En un gran partido de principio a fin, Nacional dio una verdadera lección de fútbol ante Libertad, al que superó por el marcador de 3-1, en un resultado que pudo incluso haber sido más abultado.
El trabajo del equipo de Pedro Sarabia fue estupendo, desde lo táctico y futbolístico e incluso en la intensidad y determinación, minimizando totalmente lo poco que ofreció su rival.
Esto obviamente se tradujo en la generación de ocasiones de gol que ya le pudieron haber dado la diferencia rápidamente, pero tuvo que esperar hasta promediar la media hora para reflejarlo en el marcador.

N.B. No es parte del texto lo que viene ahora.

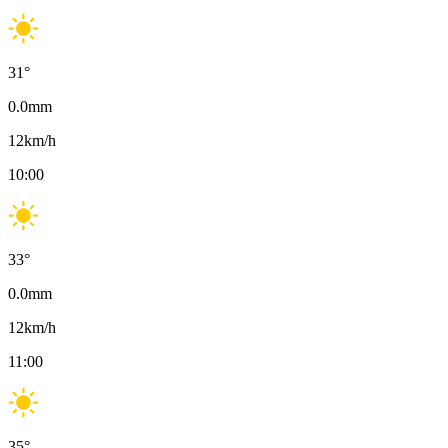
31
°
0.0
mm
12
km/h
10:00
33
°
0.0
mm
12
km/h
11:00
35
°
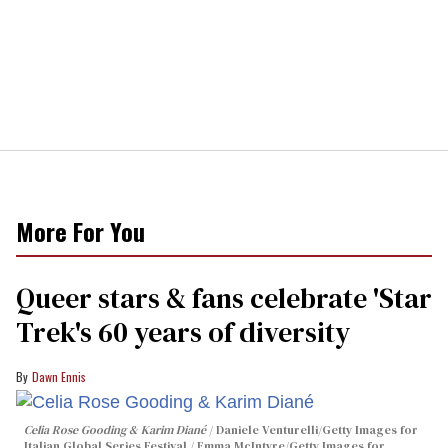
More For You
Queer stars & fans celebrate 'Star
Trek's 60 years of diversity
Dawn Ennis
Celia Rose Gooding & Karim Diané
Daniele Venturelli/Getty Images for
Italian Global Series Festival / Emma McIntyre/Getty Images for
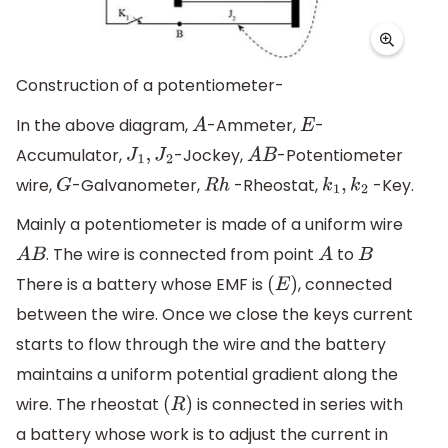
Construction of a potentiometer-
In the above diagram,
-Ammeter,
-
A
E
Accumulator,
-Jockey,
-Potentiometer
J
1
,
J
2
A
B
wire,
-Galvanometer,
-Rheostat,
-Key.
G
R
h
k
1
,
k
2
Mainly a potentiometer is made of a uniform wire
. The wire is connected from point
to
A
B
A
B
There is a battery whose EMF is
, connected
(
E
)
between the wire. Once we close the keys current
starts to flow through the wire and the battery
maintains a uniform potential gradient along the
wire. The rheostat
is connected in series with
(
R
)
a battery whose work is to adjust the current in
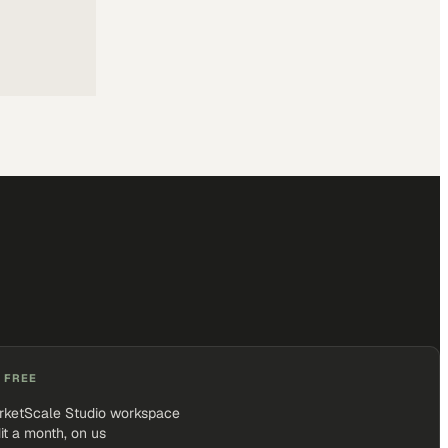
 FREE
rketScale Studio workspace
it a month, on us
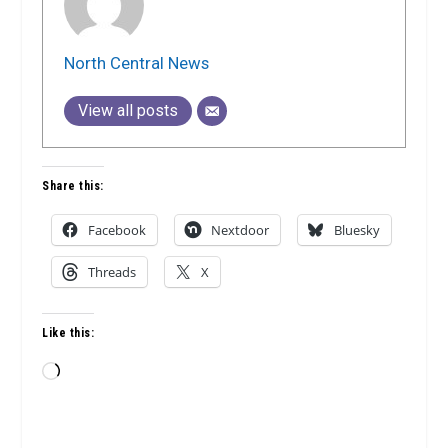
North Central News
View all posts
Share this:
Facebook
Nextdoor
Bluesky
Threads
X
Like this:
Loading…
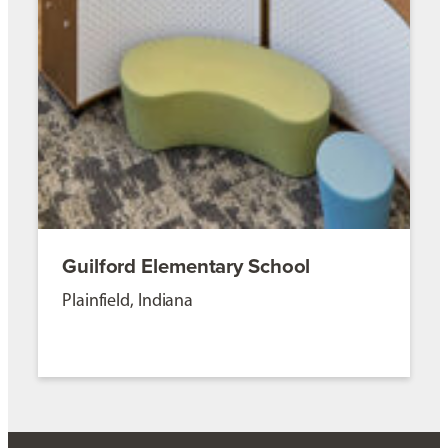
Guilford Elementary School
Plainfield, Indiana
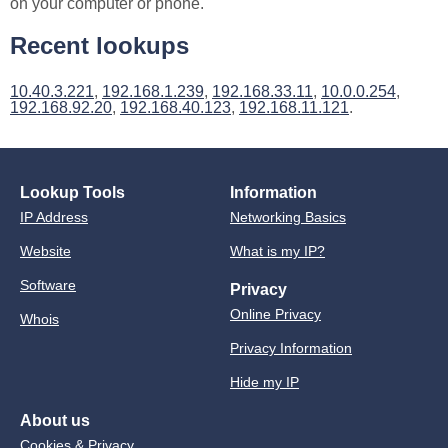
on your computer or phone.
Recent lookups
10.40.3.221
,
192.168.1.239
,
192.168.33.11
,
10.0.0.254
,
192.168.92.20
,
192.168.40.123
,
192.168.11.121
.
Lookup Tools
Information
IP Address
Networking Basics
Website
What is my IP?
Software
Privacy
Online Privacy
Whois
Privacy Information
Hide my IP
About us
Cookies & Privacy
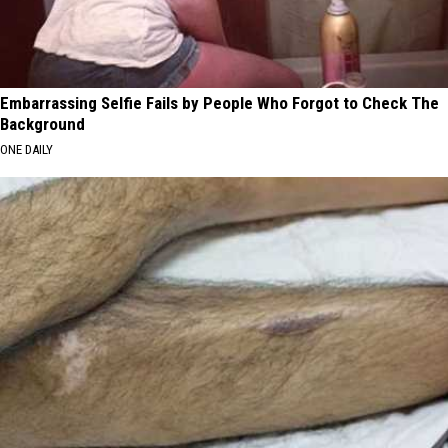
Embarrassing Selfie Fails by People Who Forgot to Check The
Background
ONE DAILY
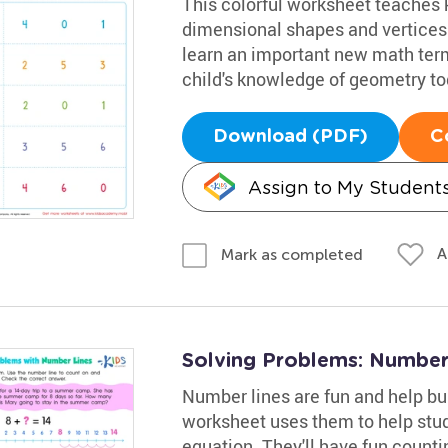
This colorful worksheet teaches 
dimensional shapes and vertices.
learn an important new math term
child's knowledge of geometry to
Download (PDF)
C
Assign to My Student
A
Mark as completed
Solving Problems: Number
Number lines are fun and help bu
worksheet uses them to help stude
equation. They'll have fun count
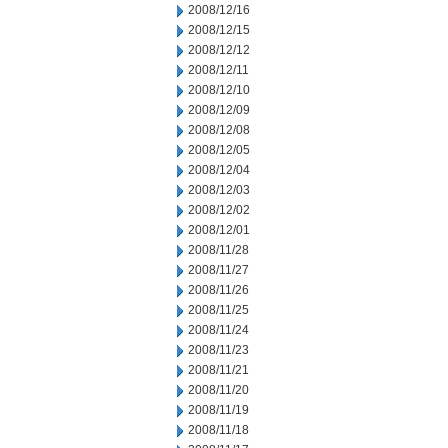
2008/12/16
2008/12/15
2008/12/12
2008/12/11
2008/12/10
2008/12/09
2008/12/08
2008/12/05
2008/12/04
2008/12/03
2008/12/02
2008/12/01
2008/11/28
2008/11/27
2008/11/26
2008/11/25
2008/11/24
2008/11/23
2008/11/21
2008/11/20
2008/11/19
2008/11/18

La aparición del juvenil Mauricio Cabrera (17 años) fue un golpe de aire fresco para la Academia, a lo que se sumó la visión de juego de Carlos Arrúa y la calidad de Orlando Gaona Lugo. Entre los tres, se encargaron de poner adelante al equipo de Sarabia, con la definición del extremo.
Fueron los minutos de mayor esplendor del equipo que en otro ataque profundo llegó al segundo rápidamente, gracias a la gran definición de Arrúa. Cuando peor lo estaba pasando, Libertad tuvo un contragolpe comandado por Iván Franco, que habilitó estupendamente a Hugo Fernández. La definición de este fue aún mejor, picando la pelota por arriba de Gerardo Ortiz, para poner el descuento.
Ya en la segunda fracción, una maravillosa jugada de Orlando Gaona terminó con la definición de Arrúa y con esta diferencia, Nacional comenzó a liquidar el pleito a su favor.
Con la expulsión de Hernesto Caballero, Libertad perdió aún más fuerza y sus chances se diluyeron ante el buen cuidado defensivo que tuvo su rival.
Un gran y valioso triunfo de Nacional, que lo mantiene bien cerca de la punta, ante un Libertad que, hoy por hoy, no ofrece garantías.